▸ **Task to complete**: Go through the listing below and show each line that has the word "inserti".

▸ **Data provided**:

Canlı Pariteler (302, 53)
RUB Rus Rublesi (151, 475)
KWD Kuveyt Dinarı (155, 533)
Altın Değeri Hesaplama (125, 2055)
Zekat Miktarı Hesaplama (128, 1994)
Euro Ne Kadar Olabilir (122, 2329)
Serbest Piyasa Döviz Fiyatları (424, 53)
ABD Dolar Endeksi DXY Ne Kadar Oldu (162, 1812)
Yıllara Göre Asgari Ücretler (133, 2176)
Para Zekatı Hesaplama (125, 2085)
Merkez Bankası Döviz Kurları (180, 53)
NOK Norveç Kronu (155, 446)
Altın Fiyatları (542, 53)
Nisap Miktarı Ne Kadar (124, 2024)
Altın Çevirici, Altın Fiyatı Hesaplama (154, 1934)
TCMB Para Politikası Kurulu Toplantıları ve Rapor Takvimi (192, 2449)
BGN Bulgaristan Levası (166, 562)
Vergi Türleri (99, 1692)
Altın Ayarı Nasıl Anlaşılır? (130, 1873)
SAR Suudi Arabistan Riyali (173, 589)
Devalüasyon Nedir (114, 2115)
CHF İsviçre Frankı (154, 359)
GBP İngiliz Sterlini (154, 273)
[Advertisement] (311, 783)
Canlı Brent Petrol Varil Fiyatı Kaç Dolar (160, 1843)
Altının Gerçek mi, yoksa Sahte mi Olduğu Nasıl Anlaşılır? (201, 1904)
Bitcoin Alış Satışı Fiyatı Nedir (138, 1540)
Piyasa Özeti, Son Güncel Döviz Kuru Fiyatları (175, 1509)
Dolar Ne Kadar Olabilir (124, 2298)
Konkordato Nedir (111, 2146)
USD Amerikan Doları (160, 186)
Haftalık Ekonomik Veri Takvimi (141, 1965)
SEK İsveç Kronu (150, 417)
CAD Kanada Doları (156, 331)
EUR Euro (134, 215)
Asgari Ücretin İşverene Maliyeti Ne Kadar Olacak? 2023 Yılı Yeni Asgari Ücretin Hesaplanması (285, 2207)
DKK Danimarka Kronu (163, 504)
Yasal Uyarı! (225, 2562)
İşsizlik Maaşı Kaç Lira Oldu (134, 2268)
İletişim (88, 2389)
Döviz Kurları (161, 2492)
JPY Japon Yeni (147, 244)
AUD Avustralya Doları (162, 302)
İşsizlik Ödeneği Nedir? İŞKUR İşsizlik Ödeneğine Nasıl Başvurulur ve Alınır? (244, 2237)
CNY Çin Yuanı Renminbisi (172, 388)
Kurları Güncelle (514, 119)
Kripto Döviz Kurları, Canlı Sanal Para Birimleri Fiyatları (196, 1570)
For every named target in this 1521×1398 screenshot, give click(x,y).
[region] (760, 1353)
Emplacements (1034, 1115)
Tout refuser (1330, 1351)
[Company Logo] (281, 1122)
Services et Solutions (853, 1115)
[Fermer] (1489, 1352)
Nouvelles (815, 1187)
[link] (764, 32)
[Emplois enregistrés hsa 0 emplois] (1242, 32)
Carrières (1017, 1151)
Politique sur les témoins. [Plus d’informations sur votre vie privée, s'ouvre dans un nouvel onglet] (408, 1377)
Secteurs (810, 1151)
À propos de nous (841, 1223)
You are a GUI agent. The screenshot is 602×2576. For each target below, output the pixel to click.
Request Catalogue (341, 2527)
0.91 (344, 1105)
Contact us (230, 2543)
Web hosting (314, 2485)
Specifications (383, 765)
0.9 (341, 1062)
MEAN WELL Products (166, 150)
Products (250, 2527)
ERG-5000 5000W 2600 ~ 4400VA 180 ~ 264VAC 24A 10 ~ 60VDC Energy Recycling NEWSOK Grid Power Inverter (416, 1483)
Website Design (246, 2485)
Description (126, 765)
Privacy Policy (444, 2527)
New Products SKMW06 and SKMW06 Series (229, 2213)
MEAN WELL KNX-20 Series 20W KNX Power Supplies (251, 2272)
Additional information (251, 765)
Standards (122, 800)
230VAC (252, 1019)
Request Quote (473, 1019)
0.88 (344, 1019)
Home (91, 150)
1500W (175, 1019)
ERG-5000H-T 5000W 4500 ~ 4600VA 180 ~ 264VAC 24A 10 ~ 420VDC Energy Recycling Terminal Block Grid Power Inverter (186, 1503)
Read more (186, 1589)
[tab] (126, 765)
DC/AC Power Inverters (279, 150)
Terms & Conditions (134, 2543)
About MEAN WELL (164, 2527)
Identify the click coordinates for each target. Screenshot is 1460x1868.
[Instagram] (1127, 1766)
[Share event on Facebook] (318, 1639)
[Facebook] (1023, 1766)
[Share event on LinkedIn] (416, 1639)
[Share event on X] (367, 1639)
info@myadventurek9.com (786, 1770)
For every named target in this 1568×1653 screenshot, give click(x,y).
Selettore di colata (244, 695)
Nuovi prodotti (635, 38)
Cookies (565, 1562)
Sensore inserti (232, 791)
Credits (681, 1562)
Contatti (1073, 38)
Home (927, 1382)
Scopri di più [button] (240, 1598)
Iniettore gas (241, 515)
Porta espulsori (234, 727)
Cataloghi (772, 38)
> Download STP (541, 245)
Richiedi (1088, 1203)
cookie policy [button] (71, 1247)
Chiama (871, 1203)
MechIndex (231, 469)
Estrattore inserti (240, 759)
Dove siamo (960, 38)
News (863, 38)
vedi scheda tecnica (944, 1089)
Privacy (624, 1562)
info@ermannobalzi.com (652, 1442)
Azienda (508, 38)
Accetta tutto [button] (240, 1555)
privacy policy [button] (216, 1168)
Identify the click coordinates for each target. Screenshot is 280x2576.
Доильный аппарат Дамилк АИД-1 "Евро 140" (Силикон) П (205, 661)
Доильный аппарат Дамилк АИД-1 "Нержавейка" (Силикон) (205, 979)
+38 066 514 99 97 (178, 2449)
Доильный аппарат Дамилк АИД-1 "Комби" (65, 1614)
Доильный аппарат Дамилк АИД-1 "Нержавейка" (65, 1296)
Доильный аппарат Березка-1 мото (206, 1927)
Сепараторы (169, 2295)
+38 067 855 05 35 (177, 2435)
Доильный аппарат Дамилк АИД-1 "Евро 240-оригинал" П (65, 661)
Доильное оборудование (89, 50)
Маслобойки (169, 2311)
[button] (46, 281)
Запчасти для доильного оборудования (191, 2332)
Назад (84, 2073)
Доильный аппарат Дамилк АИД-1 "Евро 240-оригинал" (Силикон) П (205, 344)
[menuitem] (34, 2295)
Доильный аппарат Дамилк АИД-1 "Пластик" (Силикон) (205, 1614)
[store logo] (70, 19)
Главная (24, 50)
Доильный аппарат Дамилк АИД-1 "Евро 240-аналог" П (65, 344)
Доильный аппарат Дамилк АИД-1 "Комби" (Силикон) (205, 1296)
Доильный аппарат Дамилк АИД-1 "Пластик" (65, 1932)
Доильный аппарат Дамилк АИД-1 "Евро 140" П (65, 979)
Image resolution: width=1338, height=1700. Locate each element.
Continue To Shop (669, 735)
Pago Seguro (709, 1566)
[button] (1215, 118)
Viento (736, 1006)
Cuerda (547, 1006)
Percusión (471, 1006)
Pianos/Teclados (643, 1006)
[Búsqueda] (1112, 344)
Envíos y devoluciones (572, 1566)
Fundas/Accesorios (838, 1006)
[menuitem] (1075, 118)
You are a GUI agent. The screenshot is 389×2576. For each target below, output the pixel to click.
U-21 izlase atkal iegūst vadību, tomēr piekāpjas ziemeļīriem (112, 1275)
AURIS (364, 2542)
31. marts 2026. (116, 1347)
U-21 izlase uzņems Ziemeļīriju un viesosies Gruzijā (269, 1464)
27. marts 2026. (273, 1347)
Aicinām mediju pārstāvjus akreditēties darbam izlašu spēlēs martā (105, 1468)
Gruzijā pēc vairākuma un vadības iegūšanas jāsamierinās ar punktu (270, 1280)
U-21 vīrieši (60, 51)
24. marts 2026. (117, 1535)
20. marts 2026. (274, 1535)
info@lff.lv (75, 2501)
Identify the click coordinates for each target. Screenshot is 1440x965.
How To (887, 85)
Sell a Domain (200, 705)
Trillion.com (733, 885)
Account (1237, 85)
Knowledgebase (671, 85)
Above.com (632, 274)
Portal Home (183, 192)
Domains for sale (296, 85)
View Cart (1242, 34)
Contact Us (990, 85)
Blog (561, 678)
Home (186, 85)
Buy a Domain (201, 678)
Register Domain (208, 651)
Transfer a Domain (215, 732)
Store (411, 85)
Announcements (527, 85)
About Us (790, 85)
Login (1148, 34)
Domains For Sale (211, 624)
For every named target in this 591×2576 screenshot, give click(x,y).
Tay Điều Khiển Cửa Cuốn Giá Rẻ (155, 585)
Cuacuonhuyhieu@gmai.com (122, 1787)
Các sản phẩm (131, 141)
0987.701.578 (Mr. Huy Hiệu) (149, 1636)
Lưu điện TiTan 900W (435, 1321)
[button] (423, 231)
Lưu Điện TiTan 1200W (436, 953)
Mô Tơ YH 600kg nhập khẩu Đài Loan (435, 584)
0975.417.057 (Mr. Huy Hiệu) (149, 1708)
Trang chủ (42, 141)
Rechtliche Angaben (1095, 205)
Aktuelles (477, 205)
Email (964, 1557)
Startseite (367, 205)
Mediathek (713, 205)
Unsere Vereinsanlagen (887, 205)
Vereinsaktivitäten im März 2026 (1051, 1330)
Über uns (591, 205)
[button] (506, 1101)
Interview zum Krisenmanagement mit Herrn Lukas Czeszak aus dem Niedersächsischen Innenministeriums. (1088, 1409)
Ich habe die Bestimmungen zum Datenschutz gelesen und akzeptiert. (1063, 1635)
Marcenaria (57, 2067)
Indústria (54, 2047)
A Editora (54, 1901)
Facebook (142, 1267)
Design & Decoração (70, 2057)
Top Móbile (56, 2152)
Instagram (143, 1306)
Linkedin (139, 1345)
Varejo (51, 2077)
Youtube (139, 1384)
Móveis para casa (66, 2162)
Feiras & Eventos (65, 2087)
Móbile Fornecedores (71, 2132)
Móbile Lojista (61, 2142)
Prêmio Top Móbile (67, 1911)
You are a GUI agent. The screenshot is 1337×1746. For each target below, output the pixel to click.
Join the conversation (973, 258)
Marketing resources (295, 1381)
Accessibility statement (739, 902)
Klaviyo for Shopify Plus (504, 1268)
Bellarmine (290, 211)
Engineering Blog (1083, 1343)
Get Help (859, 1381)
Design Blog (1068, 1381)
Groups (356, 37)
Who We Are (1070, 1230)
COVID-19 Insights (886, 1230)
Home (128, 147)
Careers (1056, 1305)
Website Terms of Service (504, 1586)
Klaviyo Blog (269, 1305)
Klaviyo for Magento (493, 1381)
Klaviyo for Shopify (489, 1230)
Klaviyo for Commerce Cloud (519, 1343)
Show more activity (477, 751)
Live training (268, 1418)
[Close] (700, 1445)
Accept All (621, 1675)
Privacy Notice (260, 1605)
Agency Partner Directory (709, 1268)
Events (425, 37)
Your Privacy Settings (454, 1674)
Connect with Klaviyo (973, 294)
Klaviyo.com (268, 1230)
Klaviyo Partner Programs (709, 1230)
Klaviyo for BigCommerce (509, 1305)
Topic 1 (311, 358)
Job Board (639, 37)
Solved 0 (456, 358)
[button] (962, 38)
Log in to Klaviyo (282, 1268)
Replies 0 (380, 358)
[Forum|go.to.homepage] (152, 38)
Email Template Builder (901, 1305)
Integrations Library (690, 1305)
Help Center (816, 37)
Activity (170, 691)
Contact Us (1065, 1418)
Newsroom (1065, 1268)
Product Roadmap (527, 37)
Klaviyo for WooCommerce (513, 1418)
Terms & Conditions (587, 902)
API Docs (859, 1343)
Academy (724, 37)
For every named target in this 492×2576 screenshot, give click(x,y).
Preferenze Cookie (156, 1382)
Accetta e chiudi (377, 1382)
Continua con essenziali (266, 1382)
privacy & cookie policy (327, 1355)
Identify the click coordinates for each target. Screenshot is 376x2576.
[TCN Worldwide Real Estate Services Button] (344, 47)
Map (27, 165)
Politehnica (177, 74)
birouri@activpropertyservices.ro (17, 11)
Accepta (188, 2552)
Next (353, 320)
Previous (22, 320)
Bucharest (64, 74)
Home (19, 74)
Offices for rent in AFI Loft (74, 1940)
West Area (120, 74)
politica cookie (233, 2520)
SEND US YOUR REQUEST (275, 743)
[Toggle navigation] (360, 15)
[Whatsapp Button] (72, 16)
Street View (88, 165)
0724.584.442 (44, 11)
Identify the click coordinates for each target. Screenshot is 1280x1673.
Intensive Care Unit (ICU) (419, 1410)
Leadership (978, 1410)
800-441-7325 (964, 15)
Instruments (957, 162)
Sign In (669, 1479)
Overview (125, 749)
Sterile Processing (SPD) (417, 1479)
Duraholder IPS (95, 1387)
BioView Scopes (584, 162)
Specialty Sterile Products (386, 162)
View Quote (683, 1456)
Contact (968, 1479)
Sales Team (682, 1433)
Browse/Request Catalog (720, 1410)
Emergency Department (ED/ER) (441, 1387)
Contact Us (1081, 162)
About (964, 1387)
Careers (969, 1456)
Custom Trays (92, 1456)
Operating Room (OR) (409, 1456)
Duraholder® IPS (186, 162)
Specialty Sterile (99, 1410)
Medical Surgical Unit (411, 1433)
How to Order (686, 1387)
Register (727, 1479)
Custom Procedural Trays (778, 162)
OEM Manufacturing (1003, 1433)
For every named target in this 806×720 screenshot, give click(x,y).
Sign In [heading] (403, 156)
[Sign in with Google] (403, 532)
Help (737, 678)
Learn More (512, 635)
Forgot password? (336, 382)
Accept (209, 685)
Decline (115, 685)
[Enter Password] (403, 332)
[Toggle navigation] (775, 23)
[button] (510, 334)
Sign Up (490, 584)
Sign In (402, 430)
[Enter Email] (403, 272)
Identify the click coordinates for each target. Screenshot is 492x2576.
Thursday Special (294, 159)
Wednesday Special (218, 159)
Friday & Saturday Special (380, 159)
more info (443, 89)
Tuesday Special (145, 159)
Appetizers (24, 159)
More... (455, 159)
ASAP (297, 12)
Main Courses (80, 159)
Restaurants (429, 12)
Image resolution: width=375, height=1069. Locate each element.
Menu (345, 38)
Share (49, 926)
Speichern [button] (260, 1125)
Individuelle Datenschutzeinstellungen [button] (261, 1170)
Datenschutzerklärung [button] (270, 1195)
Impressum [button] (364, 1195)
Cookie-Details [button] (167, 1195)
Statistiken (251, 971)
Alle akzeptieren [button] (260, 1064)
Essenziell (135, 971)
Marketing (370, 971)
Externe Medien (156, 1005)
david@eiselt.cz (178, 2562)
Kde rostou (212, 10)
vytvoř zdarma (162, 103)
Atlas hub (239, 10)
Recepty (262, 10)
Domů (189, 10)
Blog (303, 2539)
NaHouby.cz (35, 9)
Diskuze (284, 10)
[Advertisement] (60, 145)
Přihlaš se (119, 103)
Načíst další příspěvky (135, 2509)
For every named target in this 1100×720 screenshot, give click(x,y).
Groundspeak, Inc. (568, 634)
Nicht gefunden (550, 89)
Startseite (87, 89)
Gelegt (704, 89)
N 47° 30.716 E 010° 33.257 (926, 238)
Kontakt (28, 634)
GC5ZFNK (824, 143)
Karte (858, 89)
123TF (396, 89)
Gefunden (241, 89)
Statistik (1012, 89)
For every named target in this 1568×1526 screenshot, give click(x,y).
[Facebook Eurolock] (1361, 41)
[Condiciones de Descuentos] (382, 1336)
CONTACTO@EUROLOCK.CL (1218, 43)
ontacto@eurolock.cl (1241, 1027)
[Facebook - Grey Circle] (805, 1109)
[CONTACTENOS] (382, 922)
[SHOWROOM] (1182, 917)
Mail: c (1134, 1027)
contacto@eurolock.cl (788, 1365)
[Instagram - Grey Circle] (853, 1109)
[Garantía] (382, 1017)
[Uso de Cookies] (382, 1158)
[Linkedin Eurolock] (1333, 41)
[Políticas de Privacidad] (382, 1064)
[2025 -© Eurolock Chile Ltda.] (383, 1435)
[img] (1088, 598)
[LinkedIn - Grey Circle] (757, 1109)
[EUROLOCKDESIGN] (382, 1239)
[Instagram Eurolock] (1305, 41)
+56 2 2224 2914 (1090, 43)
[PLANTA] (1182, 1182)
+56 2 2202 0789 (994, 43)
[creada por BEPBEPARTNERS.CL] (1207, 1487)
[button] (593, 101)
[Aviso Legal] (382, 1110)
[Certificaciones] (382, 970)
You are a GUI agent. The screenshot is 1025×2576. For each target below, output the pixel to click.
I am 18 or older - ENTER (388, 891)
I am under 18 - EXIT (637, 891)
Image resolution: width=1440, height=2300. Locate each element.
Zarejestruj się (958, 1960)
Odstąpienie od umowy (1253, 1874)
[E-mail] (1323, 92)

▸ **Final answer**:
Sensore inserti (232, 791)
Estrattore inserti (240, 759)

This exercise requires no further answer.